Created attachment 1361526 [details] 'NONE' cluster id Description of problem: ======================= On a one-day old web-admin server, attempt to login resulted in 'forbidden' error. Web-admin server was unpingable, and hence we logged in to the hypervisor to see if any resource (memory/cpu) was getting constrained. Everything seemed to be within limits for the hypervisor. And then 'free -m', 'df' command resulted in 'Input/output error: Read only file system'. With no other command giving any other output, we were forced to reboot the hypervisor. Once it was up, we powered on the Web-admin VM and restarted tendrl-node-agent and tendrl-gluster-integration services. All the hosts and clusters showed up on the UI but with the existing cluster entries list we can also see a new entry 'NONE' in the cluster id field. Version-Release number of selected component (if applicable): tendrl-grafana-plugins-1.5.4-8.el7rhgs.noarch tendrl-selinux-1.5.4-1.el7rhgs.noarch tendrl-node-agent-1.5.4-8.el7rhgs.noarch tendrl-ansible-1.5.4-2.el7rhgs.noarch tendrl-monitoring-integration-1.5.4-8.el7rhgs.noarch tendrl-grafana-selinux-1.5.4-1.el7rhgs.noarch tendrl-commons-1.5.4-5.el7rhgs.noarch tendrl-api-1.5.4-3.el7rhgs.noarch tendrl-api-httpd-1.5.4-3.el7rhgs.noarch tendrl-notifier-1.5.4-5.el7rhgs.noarch tendrl-ui-1.5.4-4.el7rhgs.noarch How reproducible: ================= 1/1 Actual results: =============== Seeing a new cluster entry 'NONE' under cluster id field Expected results: ================= We should see the clusters which are configured to Web-admin Additional info: ================ Attached screenshots
Hi Anjana, could you please ensure if all the right flags are present, for tracking this further for this release.

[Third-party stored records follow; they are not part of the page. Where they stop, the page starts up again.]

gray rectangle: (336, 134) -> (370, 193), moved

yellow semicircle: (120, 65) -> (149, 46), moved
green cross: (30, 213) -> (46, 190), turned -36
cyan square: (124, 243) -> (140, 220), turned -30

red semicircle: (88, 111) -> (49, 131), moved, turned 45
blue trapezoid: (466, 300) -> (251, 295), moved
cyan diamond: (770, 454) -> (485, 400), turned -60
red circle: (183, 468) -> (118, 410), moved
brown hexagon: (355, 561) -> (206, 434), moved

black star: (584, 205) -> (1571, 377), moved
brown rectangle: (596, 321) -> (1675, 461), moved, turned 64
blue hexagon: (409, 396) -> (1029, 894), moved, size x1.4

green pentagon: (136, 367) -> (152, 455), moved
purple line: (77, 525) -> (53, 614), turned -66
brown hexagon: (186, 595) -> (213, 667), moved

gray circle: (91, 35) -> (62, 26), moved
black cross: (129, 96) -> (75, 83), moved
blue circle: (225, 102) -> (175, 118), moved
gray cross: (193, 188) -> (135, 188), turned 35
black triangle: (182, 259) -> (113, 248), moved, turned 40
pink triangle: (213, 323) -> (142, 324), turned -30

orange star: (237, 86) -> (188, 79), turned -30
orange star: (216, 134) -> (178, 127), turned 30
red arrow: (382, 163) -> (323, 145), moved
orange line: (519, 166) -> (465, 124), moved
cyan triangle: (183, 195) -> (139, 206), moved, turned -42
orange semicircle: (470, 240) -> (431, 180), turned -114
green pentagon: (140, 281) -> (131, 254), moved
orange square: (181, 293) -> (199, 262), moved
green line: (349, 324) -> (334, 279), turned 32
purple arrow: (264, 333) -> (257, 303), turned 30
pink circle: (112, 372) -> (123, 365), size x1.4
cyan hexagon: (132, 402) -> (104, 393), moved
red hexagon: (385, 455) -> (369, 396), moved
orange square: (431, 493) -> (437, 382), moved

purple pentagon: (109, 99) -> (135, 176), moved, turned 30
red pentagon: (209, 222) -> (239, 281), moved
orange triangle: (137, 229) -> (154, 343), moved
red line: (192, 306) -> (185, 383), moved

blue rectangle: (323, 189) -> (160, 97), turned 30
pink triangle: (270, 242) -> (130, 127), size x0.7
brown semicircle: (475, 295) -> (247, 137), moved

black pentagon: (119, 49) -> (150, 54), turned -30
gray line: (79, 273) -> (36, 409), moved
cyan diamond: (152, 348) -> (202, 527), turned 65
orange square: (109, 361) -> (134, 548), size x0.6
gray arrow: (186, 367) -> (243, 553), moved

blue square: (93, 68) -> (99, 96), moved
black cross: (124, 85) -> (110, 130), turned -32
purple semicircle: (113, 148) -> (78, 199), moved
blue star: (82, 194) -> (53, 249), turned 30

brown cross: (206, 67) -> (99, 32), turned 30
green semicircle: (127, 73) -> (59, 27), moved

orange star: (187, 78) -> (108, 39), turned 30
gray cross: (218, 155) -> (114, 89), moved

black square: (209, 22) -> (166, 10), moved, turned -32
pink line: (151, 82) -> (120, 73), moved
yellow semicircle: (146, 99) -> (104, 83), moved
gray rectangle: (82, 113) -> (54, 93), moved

Checked with: tendrl-commons-1.5.4-9.el7rhgs.noarch tendrl-api-1.5.4-4.el7rhgs.noarch tendrl-monitoring-integration-1.5.4-14.el7rhgs.noarch tendrl-ansible-1.5.4-7.el7rhgs.noarch tendrl-node-agent-1.5.4-16.el7rhgs.noarch tendrl-ui-1.5.4-6.el7rhgs.noarch tendrl-grafana-plugins-1.5.4-14.el7rhgs.noarch tendrl-notifier-1.5.4-6.el7rhgs.noarch tendrl-selinux-1.5.4-2.el7rhgs.noarch tendrl-api-httpd-1.5.4-4.el7rhgs.noarch tendrl-grafana-selinux-1.5.4-2.el7rhgs.noarch I have re-imported cluster and kill the web-admin server machine several times. However I was not able to reproduce the issue. There's no new line in cluster list, no line with NONE as id.
yes we were able to reproduce it in older versions
I've tried to reproduce it on the RHGS WA 3.3.1 (last GA) version, but without any luck. I've tried various combinations of following actions: * killing the RHGS WA Server VM, * filling up /var/lib/etcd partition * accidental remounting filesystems to read only state * restarting tendrl services on Storage nodes Do you know, if it is reproducible on the RHGS WA 3.3.1 (latest GA) version? Do we have some slightly more clear reproduction scenario? Or do we have some PR/commits related to this issue, to get some idea what was changed and what might be reproducer/what should be tested?
@gowtham, Could you pls provide the PR related info here?
If the dev team doesn't provide detailed evidence for: * the fact that this is reproducible * work (code chagnes) done to fix this particular problem by the end of this week, I'm will propose to drop this BZ and close it as invalid bug.
PM ACK is already set for this issue to be dropped.
I'm closing this BZ (see comment 17 for details on why), as was discussed on program meeting on 2018-08-14. Both development (Nishanth) and product management (Anand) agrees.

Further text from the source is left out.